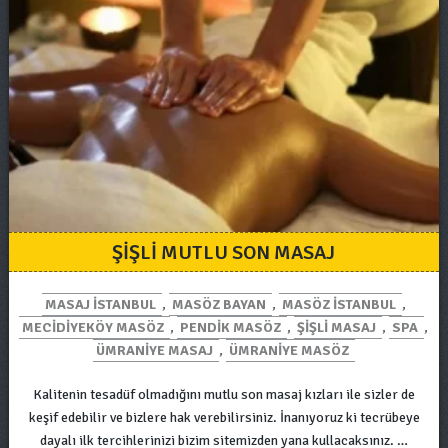
ŞIŞLI MUTLU SON MASAJ
MASAJ ISTANBUL
,
MASÖZ BAYAN
,
MASÖZ ISTANBUL
,
MECIDIYEKÖY MASÖZ
,
PENDIK MASÖZ
,
ŞIŞLI MASAJ
,
SPA
,
ÜMRANIYE MASAJ
,
ÜMRANIYE MASÖZ
Kalitenin tesadüf olmadığını mutlu son masaj kızları ile sizler de
keşif edebilir ve bizlere hak verebilirsiniz. İnanıyoruz ki tecrübeye
dayalı ilk tercihlerinizi bizim sitemizden yana kullacaksınız. …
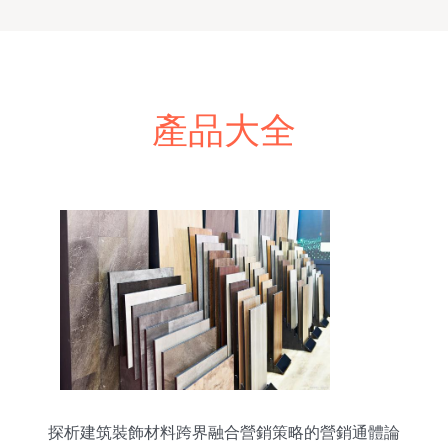
產品大全
探析建筑裝飾材料跨界融合營銷策略的營銷通體論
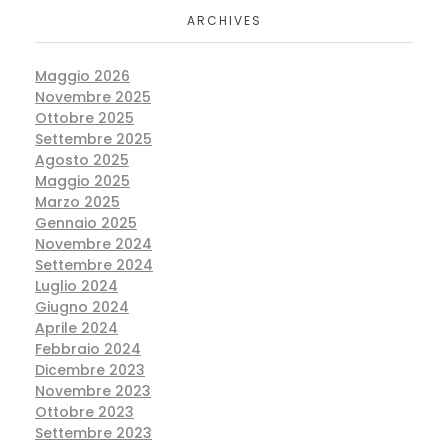
ARCHIVES
Maggio 2026
Novembre 2025
Ottobre 2025
Settembre 2025
Agosto 2025
Maggio 2025
Marzo 2025
Gennaio 2025
Novembre 2024
Settembre 2024
Luglio 2024
Giugno 2024
Aprile 2024
Febbraio 2024
Dicembre 2023
Novembre 2023
Ottobre 2023
Settembre 2023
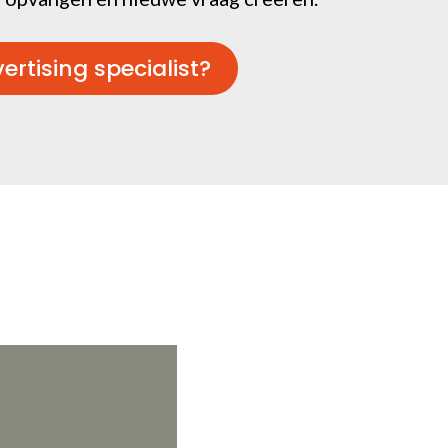
rtising specialist?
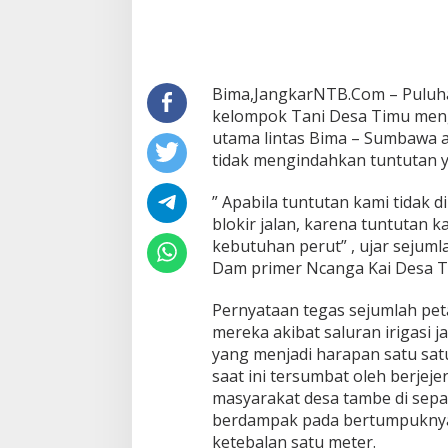
Bima,JangkarNTB.Com – Puluh
kelompok Tani Desa Timu meng
utama lintas Bima – Sumbawa ap
tidak mengindahkan tuntutan y
” Apabila tuntutan kami tidak 
blokir jalan, karena tuntutan 
kebutuhan perut” , ujar sejumla
Dam primer Ncanga Kai Desa Ta
Pernyataan tegas sejumlah peta
mereka akibat saluran irigasi 
yang menjadi harapan satu sa
saat ini tersumbat oleh berjeje
masyarakat desa tambe di sepa
berdampak pada bertumpukny
ketebalan satu meter.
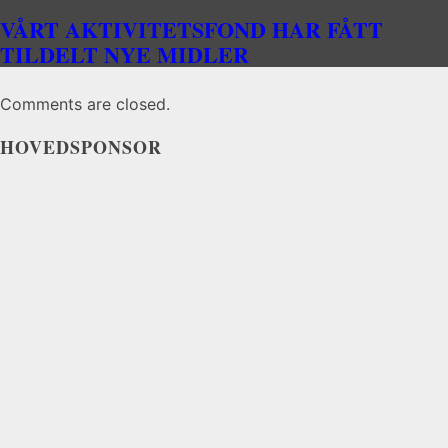
VÅRT AKTIVITETSFOND HAR FÅTT
TILDELT NYE MIDLER
Comments are closed.
HOVEDSPONSOR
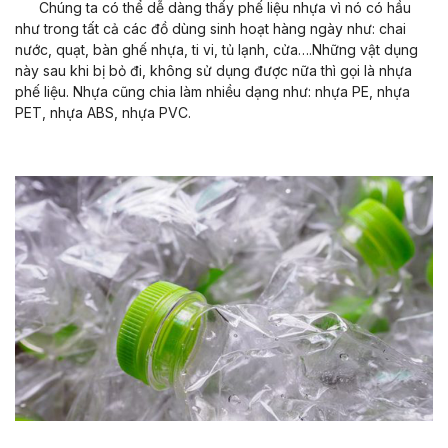
Chúng ta có thể dễ dàng thấy phế liệu nhựa vì nó có hầu
như trong tất cả các đồ dùng sinh hoạt hàng ngày như: chai
nước, quạt, bàn ghế nhựa, ti vi, tủ lạnh, cửa….Những vật dụng
này sau khi bị bỏ đi, không sử dụng được nữa thì gọi là nhựa
phế liệu. Nhựa cũng chia làm nhiều dạng như: nhựa PE, nhựa
PET, nhựa ABS, nhựa PVC.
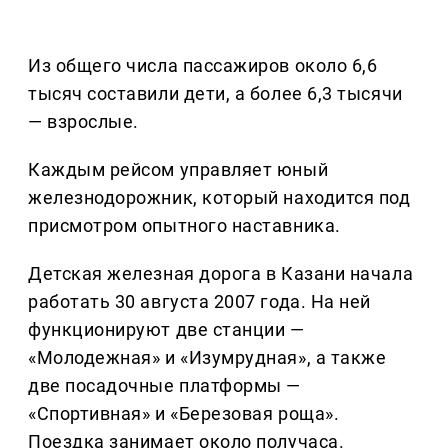
Из общего числа пассажиров около 6,6
тысяч составили дети, а более 6,3 тысячи
— взрослые.
Каждым рейсом управляет юный
железнодорожник, который находится под
присмотром опытного наставника.
Детская железная дорога в Казани начала
работать 30 августа 2007 года. На ней
функционируют две станции —
«Молодежная» и «Изумрудная», а также
две посадочные платформы —
«Спортивная» и «Березовая роща».
Поездка занимает около получаса.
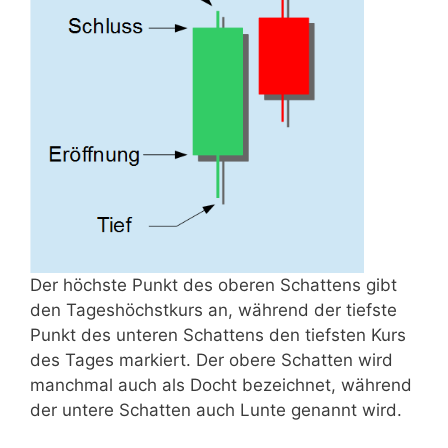
Der höchste Punkt des oberen Schattens gibt
den Tageshöchstkurs an, während der tiefste
Punkt des unteren Schattens den tiefsten Kurs
des Tages markiert. Der obere Schatten wird
manchmal auch als Docht bezeichnet, während
der untere Schatten auch Lunte genannt wird.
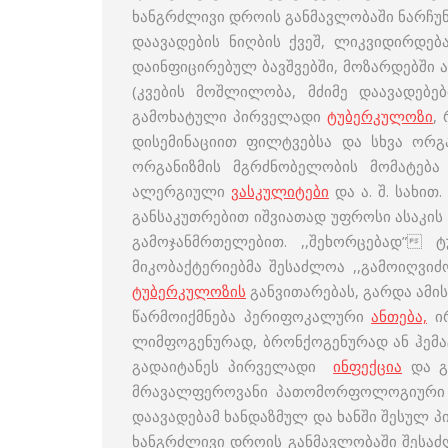
ხანგრძლივი დროის განმავლობაში ნარჩუნ
დაავადების ნიღბის ქვეშ, ლიკვიდირდე
დაინფიცირებულ ბავშვებში, მოზარდებში 
(კვების მოშლილობა, მძიმე დაავადებ
გამოხატული პირველადი
ტუბერკულოზი
,
დისემინაციით ფილტვებსა და სხვა ორგ
ორგანიზმის მგრძნობელობის მომატება 
ალერგიული
ვასკულიტები
და ა. შ. სახით
განსაკუთრებით იშვიათად უფროსი ასაკი
გამოჯანმრთელებით. ,,შეხორცებად”
მიკობაქტერიებმა შესაძლოა ,,გამოიღვი
ტუბერკულოზის
განვითარებას, გარდა ამის
წარმოიქმნება პერიფოკალური
ანთება,
ირ
ლიმფოგენურად, ბრონქოგენურად ან ჰემა
გადაიტანეს პირველადი
ინფექცია
და გა
მრავალფეროვანი პათომორფოლოგიური დ
დაავადებამ ხანდაზმულ და ხანში შესულ პ
ხანგრძლივი დროის განმავლობაში შესაძლ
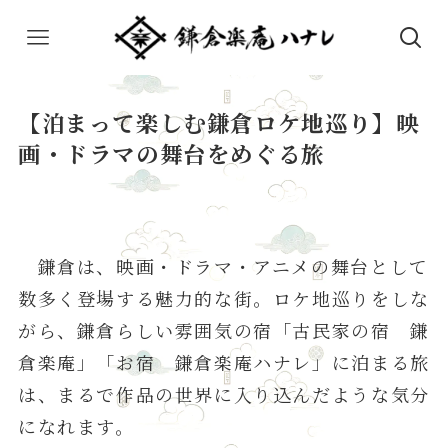
【泊まって楽しむ鎌倉ロケ地巡り】映
画・ドラマの舞台をめぐる旅
鎌倉は、映画・ドラマ・アニメの舞台として
数多く登場する魅力的な街。ロケ地巡りをしな
がら、鎌倉らしい雰囲気の宿「古民家の宿 鎌
倉楽庵」「お宿 鎌倉楽庵ハナレ」に泊まる旅
は、まるで作品の世界に入り込んだような気分
になれます。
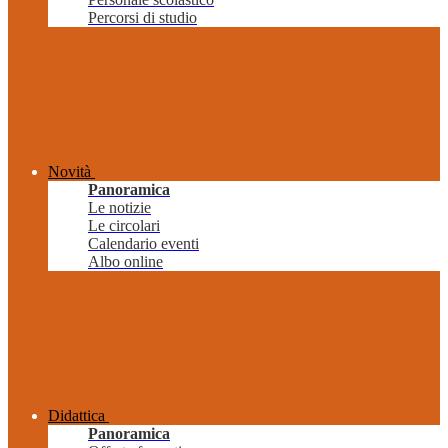
Percorsi di studio
Novità
Panoramica
Le notizie
Le circolari
Calendario eventi
Albo online
Didattica
Panoramica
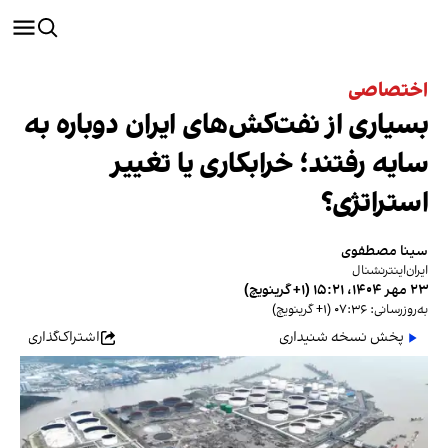
اختصاصی
بسیاری از نفت‌کش‌های ایران دوباره به
سایه رفتند؛ خرابکاری یا تغییر
استراتژی؟
سینا مصطفوی
ایران‌اینترنشنال
۲۳ مهر ۱۴۰۴، ۱۵:۲۱ (‎+۱ گرینویچ)
به‌روزرسانی: ۰۷:۳۶ (‎+۱ گرینویچ)
پخش نسخه شنیداری
اشتراک‌گذاری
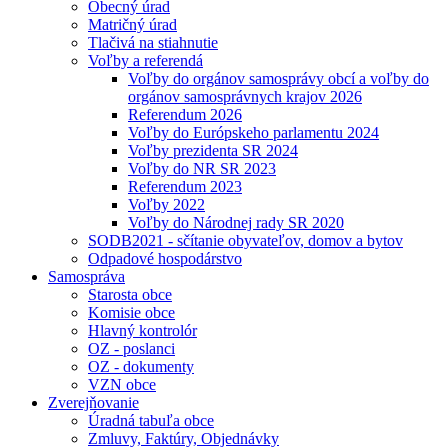
Obecný úrad
Matričný úrad
Tlačivá na stiahnutie
Voľby a referendá
Voľby do orgánov samosprávy obcí a voľby do
orgánov samosprávnych krajov 2026
Referendum 2026
Voľby do Európskeho parlamentu 2024
Voľby prezidenta SR 2024
Voľby do NR SR 2023
Referendum 2023
Voľby 2022
Voľby do Národnej rady SR 2020
SODB2021 - sčítanie obyvateľov, domov a bytov
Odpadové hospodárstvo
Samospráva
Starosta obce
Komisie obce
Hlavný kontrolór
OZ - poslanci
OZ - dokumenty
VZN obce
Zverejňovanie
Úradná tabuľa obce
Zmluvy, Faktúry, Objednávky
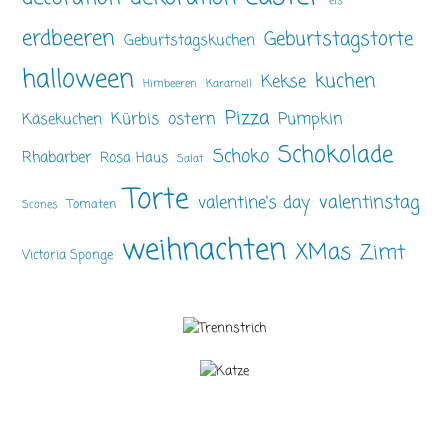
eis
erdbeeren
Geburtstagstorte
Geburtstagskuchen
halloween
kuchen
Kekse
Himbeeren
Karamell
Pizza
ostern
Pumpkin
Kürbis
Käsekuchen
Schokolade
Schoko
Rhabarber
Rosa Haus
Salat
Torte
valentinstag
valentine's day
Tomaten
Scones
weihnachten
XMas
Zimt
Victoria Sponge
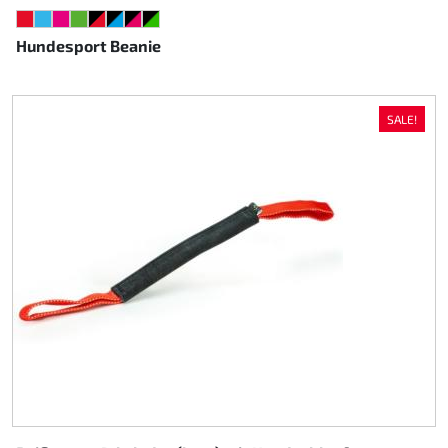
ROT
HELLBLAU
NEONPINK
NEONGRÜN
SCHWARZ/ROT
SCHWARZ/CYAN
SCHWARZ/PINK
SCHWARZ/GRÜN
Hundesport Beanie
SALE!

::::::

__Aim of the task__
State how many lines in the material include the string "orgánov". Nothing other than the number is wanted.

__Solution to the exercise__
2